------ Exercise material

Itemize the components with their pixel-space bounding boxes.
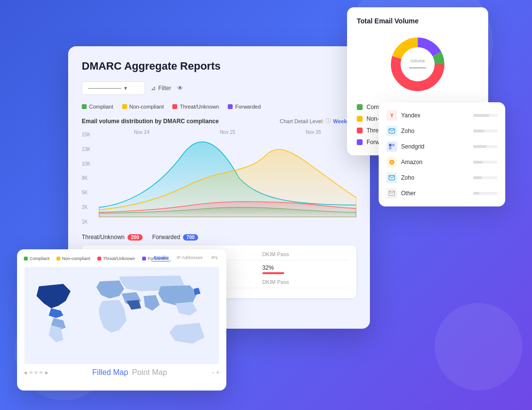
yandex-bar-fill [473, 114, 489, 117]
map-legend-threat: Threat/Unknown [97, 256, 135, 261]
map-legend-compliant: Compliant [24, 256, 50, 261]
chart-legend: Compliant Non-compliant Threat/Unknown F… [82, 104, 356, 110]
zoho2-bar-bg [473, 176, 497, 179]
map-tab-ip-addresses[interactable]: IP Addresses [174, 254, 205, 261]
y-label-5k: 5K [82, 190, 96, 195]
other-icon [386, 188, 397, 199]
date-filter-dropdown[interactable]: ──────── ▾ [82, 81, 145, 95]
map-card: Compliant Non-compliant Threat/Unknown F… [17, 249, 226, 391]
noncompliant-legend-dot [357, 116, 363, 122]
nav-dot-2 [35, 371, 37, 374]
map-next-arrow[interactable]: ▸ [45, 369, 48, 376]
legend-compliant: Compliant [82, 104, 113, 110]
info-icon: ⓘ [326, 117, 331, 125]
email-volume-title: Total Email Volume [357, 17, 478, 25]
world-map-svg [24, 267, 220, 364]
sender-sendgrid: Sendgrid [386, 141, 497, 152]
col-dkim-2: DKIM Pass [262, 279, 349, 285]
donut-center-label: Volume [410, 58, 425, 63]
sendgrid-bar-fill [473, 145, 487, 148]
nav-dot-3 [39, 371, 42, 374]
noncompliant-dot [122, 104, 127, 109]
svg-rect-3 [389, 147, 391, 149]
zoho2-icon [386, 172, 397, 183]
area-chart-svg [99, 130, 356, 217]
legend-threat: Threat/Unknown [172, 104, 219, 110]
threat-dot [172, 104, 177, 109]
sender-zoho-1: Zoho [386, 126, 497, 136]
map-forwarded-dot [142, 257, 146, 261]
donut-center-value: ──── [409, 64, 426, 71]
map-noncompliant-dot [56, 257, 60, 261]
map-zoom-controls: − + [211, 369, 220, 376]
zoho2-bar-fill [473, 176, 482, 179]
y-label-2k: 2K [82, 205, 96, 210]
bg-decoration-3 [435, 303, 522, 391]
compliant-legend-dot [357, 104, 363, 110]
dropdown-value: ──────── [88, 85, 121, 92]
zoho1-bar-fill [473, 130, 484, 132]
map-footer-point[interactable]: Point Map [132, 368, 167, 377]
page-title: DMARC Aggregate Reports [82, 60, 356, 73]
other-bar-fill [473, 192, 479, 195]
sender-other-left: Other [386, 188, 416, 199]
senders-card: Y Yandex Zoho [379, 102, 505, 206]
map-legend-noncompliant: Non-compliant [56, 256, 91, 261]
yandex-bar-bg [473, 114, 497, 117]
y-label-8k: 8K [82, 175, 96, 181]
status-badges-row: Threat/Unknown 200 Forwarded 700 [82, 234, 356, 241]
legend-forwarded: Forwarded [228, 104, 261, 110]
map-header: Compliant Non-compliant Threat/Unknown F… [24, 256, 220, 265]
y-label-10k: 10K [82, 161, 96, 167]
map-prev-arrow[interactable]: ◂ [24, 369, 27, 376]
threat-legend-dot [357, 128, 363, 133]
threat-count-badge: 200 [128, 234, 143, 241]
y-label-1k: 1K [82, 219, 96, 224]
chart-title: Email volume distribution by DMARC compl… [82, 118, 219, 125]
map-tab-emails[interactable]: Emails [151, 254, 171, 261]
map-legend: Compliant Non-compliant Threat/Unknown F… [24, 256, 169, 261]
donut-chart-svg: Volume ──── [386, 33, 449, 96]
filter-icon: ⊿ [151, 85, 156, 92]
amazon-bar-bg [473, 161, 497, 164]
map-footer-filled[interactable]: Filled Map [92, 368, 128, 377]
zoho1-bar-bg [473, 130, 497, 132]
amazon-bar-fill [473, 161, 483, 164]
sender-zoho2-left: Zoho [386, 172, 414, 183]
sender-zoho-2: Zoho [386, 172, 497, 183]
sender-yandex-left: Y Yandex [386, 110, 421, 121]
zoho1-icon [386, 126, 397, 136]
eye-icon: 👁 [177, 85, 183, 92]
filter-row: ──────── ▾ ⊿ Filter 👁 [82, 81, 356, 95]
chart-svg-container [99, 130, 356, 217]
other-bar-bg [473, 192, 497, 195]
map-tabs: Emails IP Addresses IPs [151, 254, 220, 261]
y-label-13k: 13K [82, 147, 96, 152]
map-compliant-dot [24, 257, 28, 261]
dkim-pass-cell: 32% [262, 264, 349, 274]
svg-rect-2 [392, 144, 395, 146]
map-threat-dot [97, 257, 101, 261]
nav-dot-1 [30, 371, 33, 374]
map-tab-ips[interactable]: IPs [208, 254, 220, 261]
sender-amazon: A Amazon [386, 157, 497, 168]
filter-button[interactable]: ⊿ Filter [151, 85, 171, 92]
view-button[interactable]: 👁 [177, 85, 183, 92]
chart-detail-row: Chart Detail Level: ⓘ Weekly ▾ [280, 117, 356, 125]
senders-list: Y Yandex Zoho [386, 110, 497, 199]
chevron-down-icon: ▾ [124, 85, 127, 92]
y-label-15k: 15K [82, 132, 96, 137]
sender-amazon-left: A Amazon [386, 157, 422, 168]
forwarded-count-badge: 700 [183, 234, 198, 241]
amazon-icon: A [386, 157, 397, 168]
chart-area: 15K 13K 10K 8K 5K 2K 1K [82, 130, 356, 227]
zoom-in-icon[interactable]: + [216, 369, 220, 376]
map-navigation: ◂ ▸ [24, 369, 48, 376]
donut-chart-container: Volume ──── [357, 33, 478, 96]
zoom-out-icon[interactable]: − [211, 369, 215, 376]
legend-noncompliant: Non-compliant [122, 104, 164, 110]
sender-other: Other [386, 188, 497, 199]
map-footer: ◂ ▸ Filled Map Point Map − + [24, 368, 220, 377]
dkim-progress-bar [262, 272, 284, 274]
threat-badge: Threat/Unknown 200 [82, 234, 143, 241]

------------
------ Exercise material

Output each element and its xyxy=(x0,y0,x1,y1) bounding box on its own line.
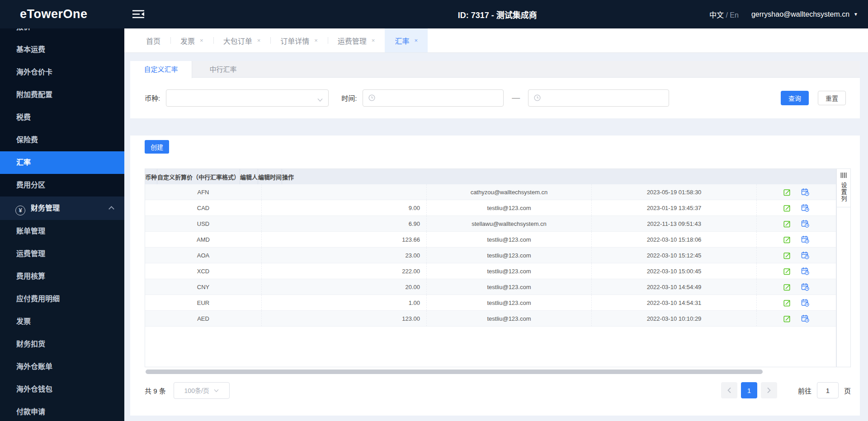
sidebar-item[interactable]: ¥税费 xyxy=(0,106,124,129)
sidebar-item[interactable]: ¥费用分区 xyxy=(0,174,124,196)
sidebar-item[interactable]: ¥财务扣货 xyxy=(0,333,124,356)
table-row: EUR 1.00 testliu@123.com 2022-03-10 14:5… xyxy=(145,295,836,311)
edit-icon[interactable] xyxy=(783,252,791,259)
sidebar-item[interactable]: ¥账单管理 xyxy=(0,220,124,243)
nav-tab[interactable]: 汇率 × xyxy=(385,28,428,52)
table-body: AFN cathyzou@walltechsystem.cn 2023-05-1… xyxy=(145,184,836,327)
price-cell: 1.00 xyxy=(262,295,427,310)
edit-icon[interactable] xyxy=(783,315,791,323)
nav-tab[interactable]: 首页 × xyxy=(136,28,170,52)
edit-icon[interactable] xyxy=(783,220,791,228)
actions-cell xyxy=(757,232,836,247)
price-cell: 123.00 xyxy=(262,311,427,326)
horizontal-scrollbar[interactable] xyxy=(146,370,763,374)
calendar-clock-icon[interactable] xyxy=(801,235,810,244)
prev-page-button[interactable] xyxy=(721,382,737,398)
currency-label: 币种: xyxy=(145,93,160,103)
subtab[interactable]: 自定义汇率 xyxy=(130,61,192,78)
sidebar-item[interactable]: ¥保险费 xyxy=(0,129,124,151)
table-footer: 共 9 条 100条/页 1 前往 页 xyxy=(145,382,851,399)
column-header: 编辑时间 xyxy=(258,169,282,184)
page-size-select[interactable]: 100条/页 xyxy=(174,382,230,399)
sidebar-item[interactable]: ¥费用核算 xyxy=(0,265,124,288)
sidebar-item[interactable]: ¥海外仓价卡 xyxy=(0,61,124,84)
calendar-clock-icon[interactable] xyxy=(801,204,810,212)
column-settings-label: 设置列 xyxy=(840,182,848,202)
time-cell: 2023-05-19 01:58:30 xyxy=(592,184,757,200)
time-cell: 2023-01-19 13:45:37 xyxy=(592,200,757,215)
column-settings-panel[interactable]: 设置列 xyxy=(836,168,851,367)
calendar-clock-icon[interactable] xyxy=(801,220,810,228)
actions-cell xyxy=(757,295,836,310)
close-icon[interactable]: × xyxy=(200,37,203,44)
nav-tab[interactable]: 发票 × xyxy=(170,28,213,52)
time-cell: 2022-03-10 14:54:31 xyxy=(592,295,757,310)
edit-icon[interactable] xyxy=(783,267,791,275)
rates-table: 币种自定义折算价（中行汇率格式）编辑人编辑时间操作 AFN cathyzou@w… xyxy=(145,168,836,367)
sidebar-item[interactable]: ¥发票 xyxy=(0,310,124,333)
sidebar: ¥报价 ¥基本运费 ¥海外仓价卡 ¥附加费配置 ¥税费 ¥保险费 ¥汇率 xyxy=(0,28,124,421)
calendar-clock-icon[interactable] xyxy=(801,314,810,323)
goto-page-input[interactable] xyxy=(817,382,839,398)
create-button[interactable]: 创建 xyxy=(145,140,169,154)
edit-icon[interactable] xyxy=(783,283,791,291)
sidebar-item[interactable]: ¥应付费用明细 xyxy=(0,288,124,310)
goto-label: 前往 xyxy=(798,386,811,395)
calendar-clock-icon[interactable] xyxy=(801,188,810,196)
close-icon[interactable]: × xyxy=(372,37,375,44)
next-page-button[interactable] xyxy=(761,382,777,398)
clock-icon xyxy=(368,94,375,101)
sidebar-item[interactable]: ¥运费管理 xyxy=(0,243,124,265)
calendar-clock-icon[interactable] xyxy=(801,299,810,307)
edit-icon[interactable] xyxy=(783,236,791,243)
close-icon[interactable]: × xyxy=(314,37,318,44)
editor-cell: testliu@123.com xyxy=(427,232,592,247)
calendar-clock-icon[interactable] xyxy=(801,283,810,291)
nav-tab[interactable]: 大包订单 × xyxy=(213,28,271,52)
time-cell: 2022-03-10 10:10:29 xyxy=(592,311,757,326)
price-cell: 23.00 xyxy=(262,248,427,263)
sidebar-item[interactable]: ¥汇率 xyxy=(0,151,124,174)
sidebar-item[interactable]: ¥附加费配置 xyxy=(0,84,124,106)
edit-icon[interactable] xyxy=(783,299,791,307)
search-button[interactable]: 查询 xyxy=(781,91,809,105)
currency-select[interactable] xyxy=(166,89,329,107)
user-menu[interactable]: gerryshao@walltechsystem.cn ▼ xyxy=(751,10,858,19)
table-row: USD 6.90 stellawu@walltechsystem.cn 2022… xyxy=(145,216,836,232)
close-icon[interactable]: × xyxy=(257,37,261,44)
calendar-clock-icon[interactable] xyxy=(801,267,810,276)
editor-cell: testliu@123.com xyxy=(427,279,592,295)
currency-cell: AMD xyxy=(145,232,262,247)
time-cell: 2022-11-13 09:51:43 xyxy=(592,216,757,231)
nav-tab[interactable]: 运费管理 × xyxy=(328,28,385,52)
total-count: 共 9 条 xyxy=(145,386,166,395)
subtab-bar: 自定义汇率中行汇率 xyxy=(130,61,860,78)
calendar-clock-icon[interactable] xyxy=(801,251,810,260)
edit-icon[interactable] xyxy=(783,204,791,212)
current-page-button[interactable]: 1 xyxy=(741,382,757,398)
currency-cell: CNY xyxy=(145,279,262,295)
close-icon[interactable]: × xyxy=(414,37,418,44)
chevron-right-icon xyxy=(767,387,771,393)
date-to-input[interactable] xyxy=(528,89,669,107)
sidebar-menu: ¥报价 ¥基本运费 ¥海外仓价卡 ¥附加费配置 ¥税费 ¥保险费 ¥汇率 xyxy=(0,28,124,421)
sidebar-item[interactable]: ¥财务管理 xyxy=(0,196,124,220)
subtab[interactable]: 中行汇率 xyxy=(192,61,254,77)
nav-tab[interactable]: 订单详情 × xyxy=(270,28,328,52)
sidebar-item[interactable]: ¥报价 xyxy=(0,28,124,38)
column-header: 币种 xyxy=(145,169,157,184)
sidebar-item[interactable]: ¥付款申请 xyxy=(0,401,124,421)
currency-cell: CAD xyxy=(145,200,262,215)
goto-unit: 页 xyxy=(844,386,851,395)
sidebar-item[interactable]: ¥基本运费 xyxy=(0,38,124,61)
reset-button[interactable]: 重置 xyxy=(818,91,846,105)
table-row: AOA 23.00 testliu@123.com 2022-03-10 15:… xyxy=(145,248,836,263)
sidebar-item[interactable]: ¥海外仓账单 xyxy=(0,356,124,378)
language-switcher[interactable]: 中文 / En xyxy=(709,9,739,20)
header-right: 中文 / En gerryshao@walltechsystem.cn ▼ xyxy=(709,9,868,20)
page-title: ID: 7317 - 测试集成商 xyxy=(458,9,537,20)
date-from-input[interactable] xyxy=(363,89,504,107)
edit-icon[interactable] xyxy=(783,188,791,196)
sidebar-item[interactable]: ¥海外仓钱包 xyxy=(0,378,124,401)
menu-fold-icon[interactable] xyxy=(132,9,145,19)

------------

_Problem details_:
Copy whichever lines in the listing above hold "title".

_Output of the exercise_:
email-volume-title: Total Email Volume [357, 17, 478, 25]
page-title: DMARC Aggregate Reports [82, 60, 356, 73]
chart-title: Email volume distribution by DMARC compl… [82, 118, 219, 125]
page-title: ID: 7317 - 测试集成商 xyxy=(458,9,537,20)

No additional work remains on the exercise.